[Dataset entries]
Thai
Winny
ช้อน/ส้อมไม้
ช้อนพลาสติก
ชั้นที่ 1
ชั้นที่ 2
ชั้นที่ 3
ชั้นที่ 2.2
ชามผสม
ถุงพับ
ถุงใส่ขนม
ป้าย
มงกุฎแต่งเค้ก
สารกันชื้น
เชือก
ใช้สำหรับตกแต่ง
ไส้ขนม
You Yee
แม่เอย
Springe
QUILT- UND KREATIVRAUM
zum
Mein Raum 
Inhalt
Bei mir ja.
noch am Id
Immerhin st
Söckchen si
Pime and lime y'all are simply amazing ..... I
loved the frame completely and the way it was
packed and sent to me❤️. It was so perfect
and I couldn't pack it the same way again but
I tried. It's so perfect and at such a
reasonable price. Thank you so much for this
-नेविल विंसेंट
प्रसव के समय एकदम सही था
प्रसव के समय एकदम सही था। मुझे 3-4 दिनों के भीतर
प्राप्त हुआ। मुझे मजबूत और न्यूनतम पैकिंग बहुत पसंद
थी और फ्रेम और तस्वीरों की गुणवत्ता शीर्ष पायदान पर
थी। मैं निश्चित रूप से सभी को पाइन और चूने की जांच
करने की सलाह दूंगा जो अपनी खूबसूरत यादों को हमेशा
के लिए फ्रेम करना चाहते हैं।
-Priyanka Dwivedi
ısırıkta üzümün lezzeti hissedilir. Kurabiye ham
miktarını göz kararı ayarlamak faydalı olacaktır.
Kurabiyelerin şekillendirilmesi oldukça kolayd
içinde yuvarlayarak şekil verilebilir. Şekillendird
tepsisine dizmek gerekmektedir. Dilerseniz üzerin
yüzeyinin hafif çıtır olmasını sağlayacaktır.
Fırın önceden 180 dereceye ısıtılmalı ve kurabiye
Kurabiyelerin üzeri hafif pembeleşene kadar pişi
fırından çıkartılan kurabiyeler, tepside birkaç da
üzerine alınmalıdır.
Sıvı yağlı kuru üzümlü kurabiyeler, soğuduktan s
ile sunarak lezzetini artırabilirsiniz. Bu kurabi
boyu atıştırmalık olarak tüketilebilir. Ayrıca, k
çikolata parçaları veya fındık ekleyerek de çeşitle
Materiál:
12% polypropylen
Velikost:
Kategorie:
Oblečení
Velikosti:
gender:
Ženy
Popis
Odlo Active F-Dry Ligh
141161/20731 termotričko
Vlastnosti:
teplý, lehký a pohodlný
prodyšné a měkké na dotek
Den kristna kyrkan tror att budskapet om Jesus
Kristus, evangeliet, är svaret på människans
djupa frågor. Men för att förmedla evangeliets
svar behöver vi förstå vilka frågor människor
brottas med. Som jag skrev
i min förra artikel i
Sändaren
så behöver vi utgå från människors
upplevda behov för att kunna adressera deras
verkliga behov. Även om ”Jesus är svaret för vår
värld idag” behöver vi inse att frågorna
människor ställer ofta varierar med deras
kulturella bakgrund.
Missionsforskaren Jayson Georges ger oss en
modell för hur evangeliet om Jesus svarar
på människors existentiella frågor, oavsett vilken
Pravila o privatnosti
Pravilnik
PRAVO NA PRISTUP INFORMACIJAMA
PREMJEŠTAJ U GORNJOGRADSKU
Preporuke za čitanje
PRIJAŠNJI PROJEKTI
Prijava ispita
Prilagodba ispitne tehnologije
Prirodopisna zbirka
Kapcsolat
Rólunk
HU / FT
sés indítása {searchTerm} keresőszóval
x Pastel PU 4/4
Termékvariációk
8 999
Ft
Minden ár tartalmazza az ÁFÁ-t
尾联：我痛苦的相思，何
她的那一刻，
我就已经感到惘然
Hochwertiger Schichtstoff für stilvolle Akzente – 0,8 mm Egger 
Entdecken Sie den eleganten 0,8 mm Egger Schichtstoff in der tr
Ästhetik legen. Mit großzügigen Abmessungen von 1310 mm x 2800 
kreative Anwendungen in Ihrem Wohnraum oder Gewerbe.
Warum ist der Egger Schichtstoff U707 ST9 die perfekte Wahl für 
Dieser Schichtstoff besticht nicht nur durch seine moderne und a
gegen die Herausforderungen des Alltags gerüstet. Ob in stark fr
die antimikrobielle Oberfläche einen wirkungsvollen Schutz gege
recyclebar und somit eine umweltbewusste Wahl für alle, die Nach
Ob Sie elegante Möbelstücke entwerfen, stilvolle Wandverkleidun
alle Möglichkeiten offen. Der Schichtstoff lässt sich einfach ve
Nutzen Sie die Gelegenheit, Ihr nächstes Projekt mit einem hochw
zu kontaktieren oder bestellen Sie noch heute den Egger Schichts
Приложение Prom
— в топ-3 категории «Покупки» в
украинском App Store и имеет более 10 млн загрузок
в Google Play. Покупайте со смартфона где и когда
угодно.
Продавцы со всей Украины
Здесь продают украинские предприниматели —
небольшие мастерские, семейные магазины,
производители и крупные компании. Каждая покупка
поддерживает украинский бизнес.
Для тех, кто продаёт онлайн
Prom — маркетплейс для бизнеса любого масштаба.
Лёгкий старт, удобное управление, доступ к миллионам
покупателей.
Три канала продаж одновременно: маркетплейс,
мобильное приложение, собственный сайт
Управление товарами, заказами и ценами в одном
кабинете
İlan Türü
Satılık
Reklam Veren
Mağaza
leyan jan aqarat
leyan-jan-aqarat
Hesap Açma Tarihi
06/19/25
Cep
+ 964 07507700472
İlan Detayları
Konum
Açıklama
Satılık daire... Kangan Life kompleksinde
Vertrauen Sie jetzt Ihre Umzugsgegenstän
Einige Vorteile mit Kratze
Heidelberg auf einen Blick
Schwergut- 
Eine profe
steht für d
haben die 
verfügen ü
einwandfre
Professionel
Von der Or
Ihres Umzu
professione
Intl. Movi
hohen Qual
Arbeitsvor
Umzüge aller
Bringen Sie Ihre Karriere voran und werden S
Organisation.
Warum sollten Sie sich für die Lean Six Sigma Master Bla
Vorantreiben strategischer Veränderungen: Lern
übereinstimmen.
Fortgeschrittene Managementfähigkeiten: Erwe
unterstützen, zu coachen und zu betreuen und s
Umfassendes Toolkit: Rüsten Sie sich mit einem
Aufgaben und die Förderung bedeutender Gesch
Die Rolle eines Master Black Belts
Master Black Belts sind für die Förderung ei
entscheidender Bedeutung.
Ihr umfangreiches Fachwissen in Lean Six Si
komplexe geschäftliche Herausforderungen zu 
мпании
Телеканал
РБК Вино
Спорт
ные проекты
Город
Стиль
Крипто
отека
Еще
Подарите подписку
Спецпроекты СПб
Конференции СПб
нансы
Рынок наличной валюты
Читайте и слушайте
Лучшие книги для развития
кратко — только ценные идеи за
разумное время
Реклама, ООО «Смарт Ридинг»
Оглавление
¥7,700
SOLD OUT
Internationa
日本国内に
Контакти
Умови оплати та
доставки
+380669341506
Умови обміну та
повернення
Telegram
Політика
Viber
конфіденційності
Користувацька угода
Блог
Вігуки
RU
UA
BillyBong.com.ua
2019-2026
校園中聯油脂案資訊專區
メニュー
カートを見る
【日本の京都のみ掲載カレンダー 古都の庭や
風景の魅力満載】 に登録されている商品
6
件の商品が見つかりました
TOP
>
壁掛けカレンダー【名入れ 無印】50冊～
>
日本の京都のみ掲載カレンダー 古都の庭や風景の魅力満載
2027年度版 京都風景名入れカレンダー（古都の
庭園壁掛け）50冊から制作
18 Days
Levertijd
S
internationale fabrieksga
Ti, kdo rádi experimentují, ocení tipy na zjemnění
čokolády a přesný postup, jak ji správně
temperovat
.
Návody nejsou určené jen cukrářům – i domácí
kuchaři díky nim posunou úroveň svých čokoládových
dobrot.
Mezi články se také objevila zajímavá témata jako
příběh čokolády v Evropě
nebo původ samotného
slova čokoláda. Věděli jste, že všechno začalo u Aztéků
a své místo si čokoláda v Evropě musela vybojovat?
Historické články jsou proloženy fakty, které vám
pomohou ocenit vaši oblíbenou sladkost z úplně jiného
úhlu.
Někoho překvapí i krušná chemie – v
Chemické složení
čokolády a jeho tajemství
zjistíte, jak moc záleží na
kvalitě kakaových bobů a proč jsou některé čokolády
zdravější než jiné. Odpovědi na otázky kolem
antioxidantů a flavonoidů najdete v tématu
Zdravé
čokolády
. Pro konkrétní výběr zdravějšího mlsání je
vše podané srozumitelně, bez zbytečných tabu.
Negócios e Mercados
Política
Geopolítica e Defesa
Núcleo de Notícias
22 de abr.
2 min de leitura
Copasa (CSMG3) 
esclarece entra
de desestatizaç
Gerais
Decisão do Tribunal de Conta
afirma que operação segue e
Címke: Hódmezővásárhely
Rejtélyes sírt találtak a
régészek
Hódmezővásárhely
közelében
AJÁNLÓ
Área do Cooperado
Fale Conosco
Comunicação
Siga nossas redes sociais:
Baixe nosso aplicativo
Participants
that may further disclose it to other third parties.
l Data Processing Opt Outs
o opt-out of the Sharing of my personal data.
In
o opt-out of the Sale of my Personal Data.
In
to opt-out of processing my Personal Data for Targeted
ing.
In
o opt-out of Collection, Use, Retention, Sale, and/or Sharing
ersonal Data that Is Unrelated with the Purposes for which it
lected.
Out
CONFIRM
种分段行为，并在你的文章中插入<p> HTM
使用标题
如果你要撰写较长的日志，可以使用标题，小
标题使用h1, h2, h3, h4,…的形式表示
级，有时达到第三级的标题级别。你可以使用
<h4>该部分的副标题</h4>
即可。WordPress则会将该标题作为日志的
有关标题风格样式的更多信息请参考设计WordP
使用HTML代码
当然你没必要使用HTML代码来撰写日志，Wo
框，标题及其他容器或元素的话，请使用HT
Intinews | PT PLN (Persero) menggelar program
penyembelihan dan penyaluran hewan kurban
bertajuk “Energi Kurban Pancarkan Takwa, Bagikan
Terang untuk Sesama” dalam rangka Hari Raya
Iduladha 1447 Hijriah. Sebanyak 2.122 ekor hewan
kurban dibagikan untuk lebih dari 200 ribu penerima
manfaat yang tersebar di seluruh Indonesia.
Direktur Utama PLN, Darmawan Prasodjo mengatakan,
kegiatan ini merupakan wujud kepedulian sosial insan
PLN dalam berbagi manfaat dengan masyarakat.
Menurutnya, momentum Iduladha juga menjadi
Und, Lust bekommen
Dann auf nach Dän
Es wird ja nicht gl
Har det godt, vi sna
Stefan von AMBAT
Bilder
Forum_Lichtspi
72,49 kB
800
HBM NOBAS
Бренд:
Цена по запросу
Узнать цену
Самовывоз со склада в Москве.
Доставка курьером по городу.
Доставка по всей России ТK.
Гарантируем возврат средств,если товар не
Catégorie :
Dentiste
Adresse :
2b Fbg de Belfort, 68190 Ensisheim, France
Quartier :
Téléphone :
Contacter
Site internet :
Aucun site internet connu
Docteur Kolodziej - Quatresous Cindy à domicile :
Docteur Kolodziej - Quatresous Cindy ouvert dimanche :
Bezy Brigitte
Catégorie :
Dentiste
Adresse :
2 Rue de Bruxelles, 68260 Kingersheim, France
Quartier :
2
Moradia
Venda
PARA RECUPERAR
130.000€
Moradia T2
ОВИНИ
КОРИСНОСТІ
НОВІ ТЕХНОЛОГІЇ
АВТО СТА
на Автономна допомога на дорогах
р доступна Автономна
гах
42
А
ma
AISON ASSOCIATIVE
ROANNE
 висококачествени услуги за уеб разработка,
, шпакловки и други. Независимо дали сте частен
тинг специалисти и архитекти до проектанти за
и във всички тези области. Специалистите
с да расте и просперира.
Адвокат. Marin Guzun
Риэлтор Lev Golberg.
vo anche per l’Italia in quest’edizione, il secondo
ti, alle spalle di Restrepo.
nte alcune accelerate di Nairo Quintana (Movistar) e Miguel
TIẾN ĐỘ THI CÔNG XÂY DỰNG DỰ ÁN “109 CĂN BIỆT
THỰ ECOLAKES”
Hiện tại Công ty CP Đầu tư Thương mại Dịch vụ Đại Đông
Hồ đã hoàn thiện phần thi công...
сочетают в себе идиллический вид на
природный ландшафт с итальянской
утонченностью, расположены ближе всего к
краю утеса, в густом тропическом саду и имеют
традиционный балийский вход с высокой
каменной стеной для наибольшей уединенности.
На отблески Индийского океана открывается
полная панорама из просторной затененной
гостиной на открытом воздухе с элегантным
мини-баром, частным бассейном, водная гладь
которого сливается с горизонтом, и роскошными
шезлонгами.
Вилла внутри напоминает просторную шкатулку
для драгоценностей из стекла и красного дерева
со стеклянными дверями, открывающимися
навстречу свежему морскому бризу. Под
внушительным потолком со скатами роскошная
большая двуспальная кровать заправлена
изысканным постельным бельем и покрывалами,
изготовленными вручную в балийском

[Problem to solve] Set down only the lines above that fall between the line holding "Здесь продают украинские предприниматели —" and the line holding "Prom — маркетплейс", inclusive, keeping each exact.

[Completed task]
Здесь продают украинские предприниматели —
небольшие мастерские, семейные магазины,
производители и крупные компании. Каждая покупка
поддерживает украинский бизнес.
Для тех, кто продаёт онлайн
Prom — маркетплейс для бизнеса любого масштаба.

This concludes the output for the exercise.